3. Наш же суд есть предвосхищение Страшного Суда Господня. Наш суд никогда не бывает беспристрастным. Судим мы обычно под влиянием случайных впечатлений или, что всего чаще, под влиянием обиды, раздражения, гнева, случайных «настроений». При этом ценным является еще и то психологическое наблюдение, что обычнее всего мы осуждаем в других наши же собственные недостатки, сами того не замечая: человек не умный, но мнящий о себе, как об умном, осуждает в других ограниченность, чтобы не сказать, глупость; гордый и самомнительный обычно возмущается и осуждает самомнение ближних; подверженный страсти сребролюбия видит в других какое-либо проявление этой страсти, скажем, расточительности, не замечая, что он сам скуп, но, следовательно, подвержен той же духовной страсти и т. д.

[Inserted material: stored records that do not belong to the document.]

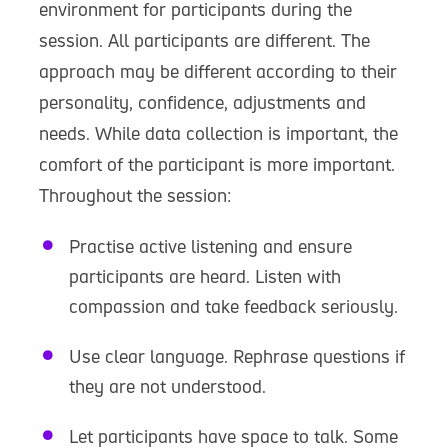
environment for participants during the
session. All participants are different. The
approach may be different according to their
personality, confidence, adjustments and
needs. While data collection is important, the
comfort of the participant is more important.
Throughout the session:
Practise active listening and ensure
participants are heard. Listen with
compassion and take feedback seriously.
Use clear language. Rephrase questions if
they are not understood.
Let participants have space to talk. Some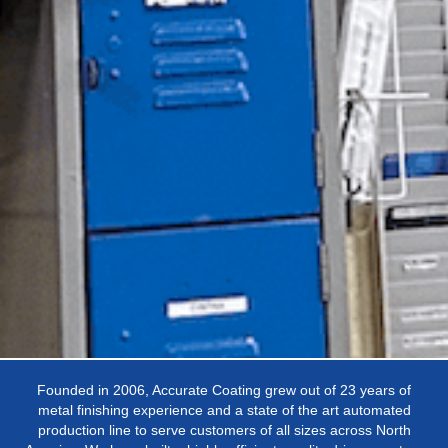
Founded in 2006, Accurate Coating grew out of 23 years of
metal finishing experience and a state of the art automated
production line to serve customers of all sizes across North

4. Кроме того, при врачевании этого греха не следует упускать из виду еще одно психологическое соображение. Человеческому уму свойственно рассуждать, думать, и потому человек может совершенно бесстрастно и невозмущенно составить то или иное заключение или суждение о другом, его качествах, поступках, поведении, но тем самым вовсе и не осудить его. Это будет просто суждение, но еще не осуждение. Отказавшись от своей способности производить суждения, человек отказался бы просто-напросто от способности мыслить и рассуждать. Всем, так или иначе, свойственно, и даже необходимо, произносить эти суждения. Учителю — при вопросах учащихся; критику при чтении литературного произведения; начальствующему при оценке служебных поручений подчиненных и т. д. Но эти суждения: «работа исполнена небрежно», «ученик мало способен», «стихи плохи» и пр. вовсе не должны быть грехом осуждения, и в них не надо приносить покаяния перед духовником.

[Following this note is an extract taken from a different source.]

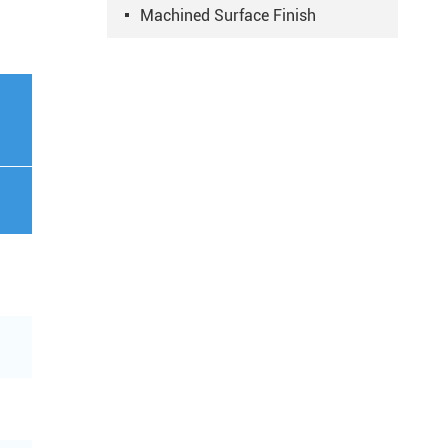
Machined Surface Finish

Но, как скоро при суждении о качествах и недостатках другого входит элемент зависти, самомнения, озлобления и вообще страстности, наше суждение неизбежно приобретает характер высокомерия, в него вселяется небеспристрастность, односторонность, и оно становится уже греховным осуждением.

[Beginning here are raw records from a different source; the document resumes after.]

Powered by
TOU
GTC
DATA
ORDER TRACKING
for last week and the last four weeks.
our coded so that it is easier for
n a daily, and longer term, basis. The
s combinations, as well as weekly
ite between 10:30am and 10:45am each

Небесполезным было бы указать людям, страдающим недугом обличения чужих недостатков и осуждением, например, того безымянного инока, который вспоминается в Прологе под 30 марта и которому, несмотря на многочисленные его недостатки, но при отсутствии у него порока осуждения чужих грехов, все было прощено Богом. Не осуждая других, а, признавая все свои немощи и грехи, он не превозносился над другими, а смиренно сознавал свои грехи.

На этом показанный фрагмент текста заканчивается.